The lakefront gave me my first experience with waterborne vendors. I was walking along the beach when all of a sudden half a dozen men paddling on surfboards swarmed around me, hawking their handmade personalized keychains and other tchotchkes. Gotta admire the resourcefulness.

The Blantyre airport was the first time I’ve been asked to identify my luggae before getting on the plane. We checked it in, went to the departure lounge, waited for a long time, and then a uniformed man came around and asked who had checked in luggage. We had to go outside and point out which bags were ours before they would load the bags onto the plane.

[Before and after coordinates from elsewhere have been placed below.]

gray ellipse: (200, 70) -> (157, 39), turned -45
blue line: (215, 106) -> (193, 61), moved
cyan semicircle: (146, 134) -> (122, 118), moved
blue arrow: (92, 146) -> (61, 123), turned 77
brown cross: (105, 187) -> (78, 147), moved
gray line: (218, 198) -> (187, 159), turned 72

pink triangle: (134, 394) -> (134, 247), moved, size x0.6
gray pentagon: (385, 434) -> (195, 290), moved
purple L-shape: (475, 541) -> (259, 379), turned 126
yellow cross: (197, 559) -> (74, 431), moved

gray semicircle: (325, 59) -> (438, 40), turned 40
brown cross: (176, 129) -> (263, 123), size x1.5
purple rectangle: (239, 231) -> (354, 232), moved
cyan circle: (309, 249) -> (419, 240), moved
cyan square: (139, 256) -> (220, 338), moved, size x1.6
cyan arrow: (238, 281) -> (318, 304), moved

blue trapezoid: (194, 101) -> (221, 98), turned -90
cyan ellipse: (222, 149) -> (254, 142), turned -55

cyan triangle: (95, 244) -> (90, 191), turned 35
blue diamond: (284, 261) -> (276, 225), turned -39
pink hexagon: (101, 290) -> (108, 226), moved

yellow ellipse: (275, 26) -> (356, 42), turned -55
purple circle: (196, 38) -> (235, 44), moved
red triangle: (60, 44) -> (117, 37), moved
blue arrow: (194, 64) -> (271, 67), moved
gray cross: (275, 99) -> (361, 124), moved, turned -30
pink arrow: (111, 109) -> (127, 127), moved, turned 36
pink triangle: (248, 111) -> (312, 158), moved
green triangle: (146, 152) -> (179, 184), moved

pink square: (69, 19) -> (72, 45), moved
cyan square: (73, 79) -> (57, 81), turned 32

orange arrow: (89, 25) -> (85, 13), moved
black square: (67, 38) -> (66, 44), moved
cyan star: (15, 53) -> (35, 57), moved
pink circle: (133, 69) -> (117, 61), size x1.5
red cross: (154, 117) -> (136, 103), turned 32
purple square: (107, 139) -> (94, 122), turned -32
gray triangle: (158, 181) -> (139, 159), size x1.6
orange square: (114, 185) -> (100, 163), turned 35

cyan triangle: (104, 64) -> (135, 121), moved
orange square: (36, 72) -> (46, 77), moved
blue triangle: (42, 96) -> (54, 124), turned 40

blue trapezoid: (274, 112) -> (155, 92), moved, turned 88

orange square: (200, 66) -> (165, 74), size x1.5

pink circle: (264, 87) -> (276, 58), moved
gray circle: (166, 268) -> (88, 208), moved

Wednesday, August 08, 2001
The power went off just after the news ended at 9 p.m. At first I thought that would leave me with a very 19h century evening by candlelight with my book, but then it turns out the laptop's battery was fully charged, and since the phone lines are still up I can sit here and surf the Web by candlelight instead. The burglar alarm runs on a battery, which is comforting since the entire neighborhood seems to have lost power, but if this continues through morning it'll be a hassle to open the electric gate to the driveway. We rarely have power cuts in this neighborhood (I think we're on the same grid as the police headquarters), but a lot of Zimbabwe has had rolling brownouts for almost two years because the government has spent all its money in the Congo and doesn't have enough left to pay for electricity. What a place. Still, the candles are nice once in a while.